So, when you’re out on the hills what should you take?

Well, you can go out walking in jeans, t-shirt  and trainers but it’s not really advisable (although I’ve seen it on many occasions!) , however, you probably don’t need to spend a fortune on expensive kit, especially if you’re just starting out.

The weather, especially in Great Britain can be extremely changable and you can’t always rely on the forecasts.
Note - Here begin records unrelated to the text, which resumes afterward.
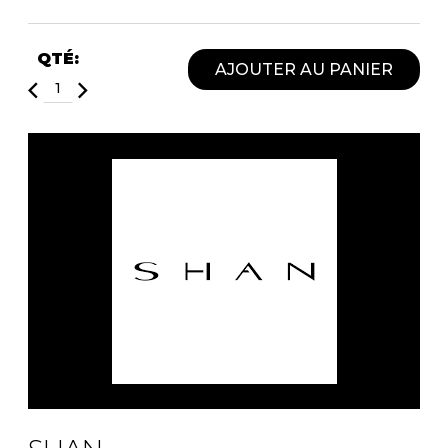
QTÉ:
AJOUTER AU PANIER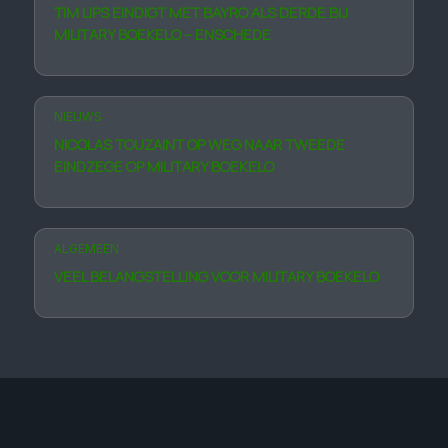
TIM LIPS EINDIGT MET BAYRO ALS DERDE BIJ
MILITARY BOEKELO – ENSCHEDE
NIEUWS
NICOLAS TOUZAINT OP WEG NAAR TWEEDE
EINDZEGE OP MILITARY BOEKELO
ALGEMEEN
VEEL BELANGSTELLING VOOR MILITARY BOEKELO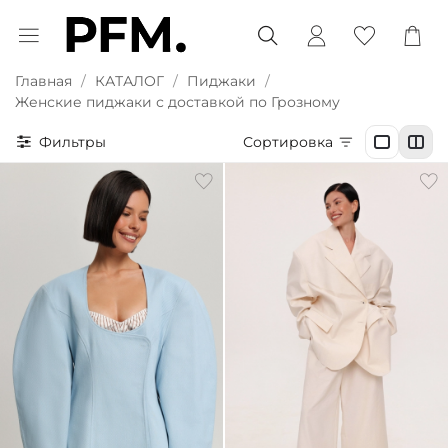
Главная
КАТАЛОГ
Пиджаки
Женские пиджаки с доставкой по Грозному
Фильтры
Сортировка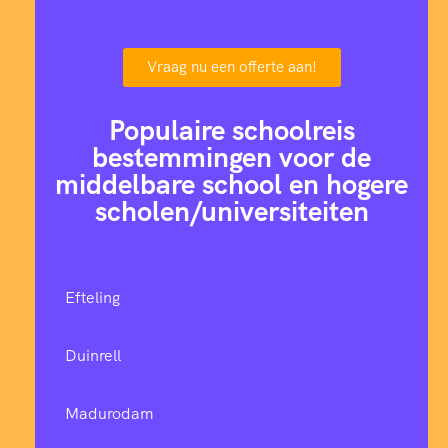
Vraag nu een offerte aan!
Populaire schoolreis
bestemmingen voor de
middelbare school en hogere
scholen/universiteiten
Efteling
Duinrell
Madurodam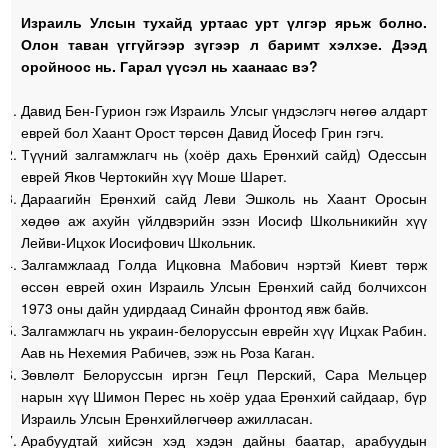
Израиль Улсын тухайд уртаас урт үлгэр ярьж болно.
Олон таван үггүйгээр зүгээр л баримт хэлхэе. Дээд
оройноос нь. Гарал үүсэл нь хаанаас вэ?
Давид Бен-Гурион гэж Израиль Улсыг үндэслэгч нөгөө алдарт
еврей бол Хаант Орост төрсөн Давид Йосеф Грин гэгч.
Түүний залгамжлагч нь (хоёр дахь Ерөнхий сайд) Одессын
еврей Яков Чертокийн хүү Моше Шарет.
Дараагийн Ерөнхий сайд Леви Эшколь нь Хаант Оросын
хөдөө аж ахуйн үйлдвэрийн эзэн Иосиф Школьникийн хүү
Лейви-Ицхок Иосифович Школьник.
Залгамжлаад Голда Ицковна Мабович нэртэй Киевт төрж
өссөн еврей охин Израиль Улсын Ерөнхий сайд болчихсон
1973 оны дайн удирдаад Синайн фронтод явж байв.
Залгамжлагч нь украин-белоруссын еврейн хүү Ицхак Рабин.
Аав нь Нехемия Рабичев, ээж нь Роза Каган.
Зөвлөлт Белоруссын иргэн Гецл Перский, Сара Мельцер
нарын хүү Шимон Перес нь хоёр удаа Ерөнхий сайдаар, бүр
Израиль Улсын Ерөнхийлөгчөөр ажилласан.
Арабуудтай хийсэн хэд хэдэн дайны баатар, арабуудын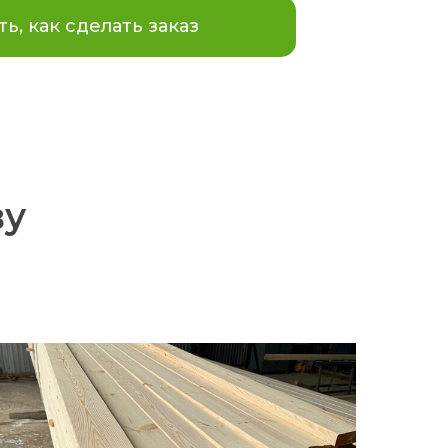
ть, как сделать заказ
ву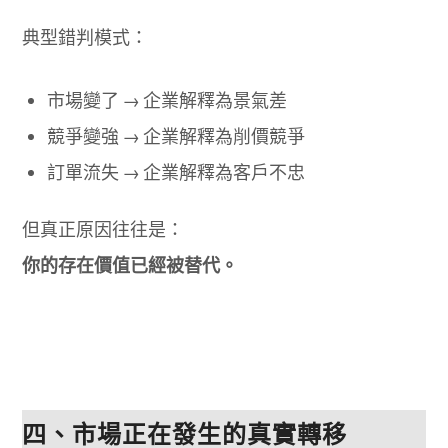
典型錯判模式：
市場變了 → 企業解釋為景氣差
競爭變強 → 企業解釋為削價競爭
訂單流失 → 企業解釋為客戶不忠
但真正原因往往是：
你的存在價值已經被替代。
四、市場正在發生的真實轉移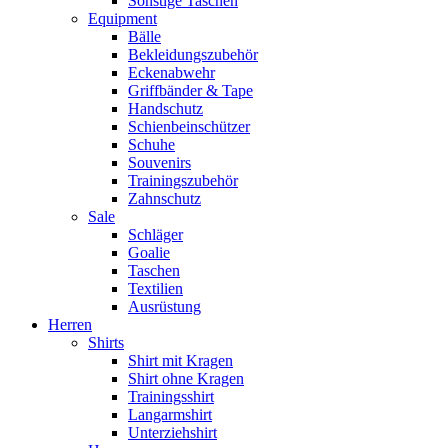
Sonstige Taschen
Equipment
Bälle
Bekleidungszubehör
Eckenabwehr
Griffbänder & Tape
Handschutz
Schienbeinschützer
Schuhe
Souvenirs
Trainingszubehör
Zahnschutz
Sale
Schläger
Goalie
Taschen
Textilien
Ausrüstung
Herren
Shirts
Shirt mit Kragen
Shirt ohne Kragen
Trainingsshirt
Langarmshirt
Unterziehshirt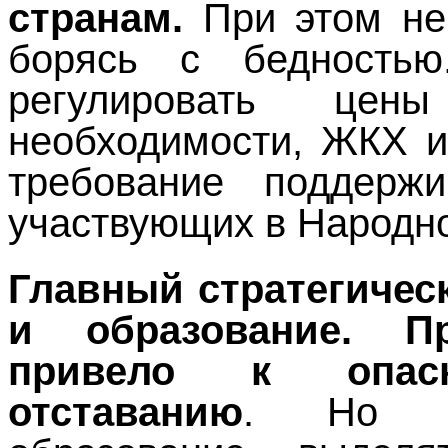
странам.
При этом не
борясь с бедностью
регулировать це
необходимости, ЖКХ и
требование поддерж
участвующих в Народн
Главный стратегическ
и образование. П
привело к опасн
отставанию
. Но е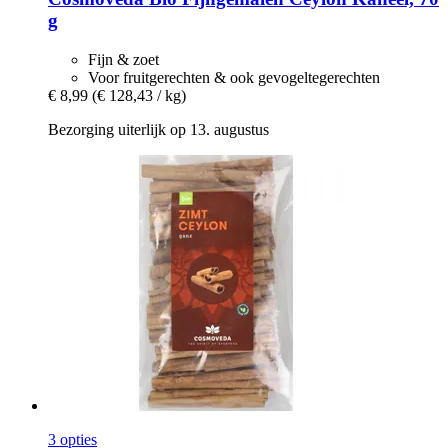
g
Fijn & zoet
Voor fruitgerechten & ook gevogeltegerechten
€ 8,99
(€ 128,43 / kg)
Bezorging uiterlijk op 13. augustus
3 opties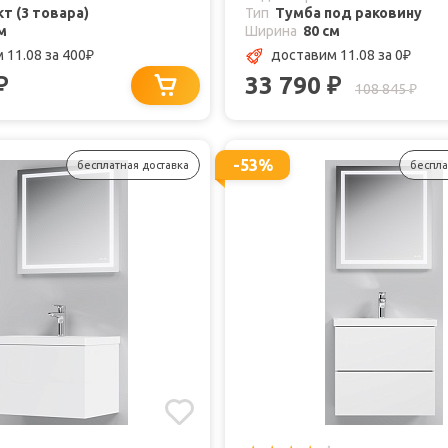
т (3 товара)
Тип
Тумба под раковину
м
Ширина
80 см
 11.08
за 400
доставим 11.08
за 0
₽
₽
33 790
₽
₽
108 845
₽
-53%
бесплатная доставка
беспла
It’s not much fun being out in the middle of nowhere when you’re freezing cold and soaked.

Firstly, get a good pair of walking boots/shoes.
I currently use Haglofs Vertigo approach shoes  which are great for all but the most challenging terrain, for that I’ve got some old leather Brasher boots.
It’s always best to ‘break them in’ on some shorter walks before tackling a multi-dayer!

There is a huge choice in jackets and there is a big different between waterproof and just showerproof.
Generally a softshell will cope with most weather but a hardshell is needed for more extreme downpours.
I use the Arc’teryx Beta LT hardshell.

Layering one of the best ways to keep warm Getting warm air trapped between several layers is better than just one thick jumper. A merino wool or SportWool base layer is a good place to start, you’ll want this to be reasonably tight fitting to help wicking.
My current ‘go to’ top is made by a local company, True Mountain.

A rucksack is useful for sticking everything you’ll need.
A day sack of around 20-30 litres is sufficient for most day trips and provides enough room for layers, hardshell, food and drink.
For multi day trips 50 – 70 is preferable.
I currently use a very old Lowe Alpine day sack (with some Vango dry sacks to keep my warm layers dry) and a Lowe Alpine 65 litre expandable to 75 ( reviews to follow!)

Food and drink is a must. I always take a Sawyer water filter as it’s so light and easy to carry. My meths burner and Alpkit mug are used for brewing a welcoming coffee during cooler days and night walks.

Finally, a map and compass. It may seem obvious but there have been several times when I’ve had to help people with ‘all the gear and no idea’ who’ve just headed off with no idea of a route!
A GPS device or a smartphone can be a useful addition, but you should never solely rely on them.